PROBLEM | Once the line containing "Банк работает в стандартном режиме, и" is found in the entries below, reproduce it and every line after it, stopping at and including the line containing "получили пять новых автомобилей"; reproduce nothing else, and keep each line exact.

RECORDS FOR PROCESSING |
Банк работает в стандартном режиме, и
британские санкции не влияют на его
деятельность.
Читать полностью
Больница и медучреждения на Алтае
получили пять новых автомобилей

...

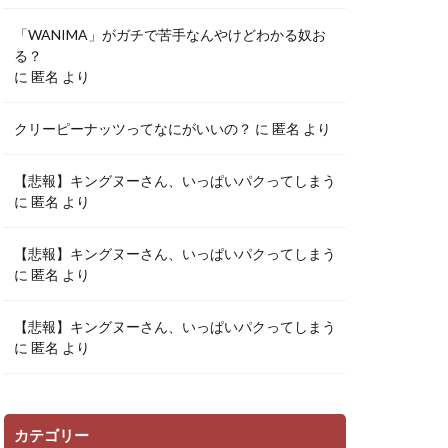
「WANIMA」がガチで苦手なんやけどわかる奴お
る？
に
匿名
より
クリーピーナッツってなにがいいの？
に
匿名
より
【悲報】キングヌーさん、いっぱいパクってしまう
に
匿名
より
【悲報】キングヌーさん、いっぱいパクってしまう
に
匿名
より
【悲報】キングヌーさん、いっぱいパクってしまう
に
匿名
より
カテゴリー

ANSWER BOX |
Банк работает в стандартном режиме, и
британские санкции не влияют на его
деятельность.
Читать полностью
Больница и медучреждения на Алтае
получили пять новых автомобилей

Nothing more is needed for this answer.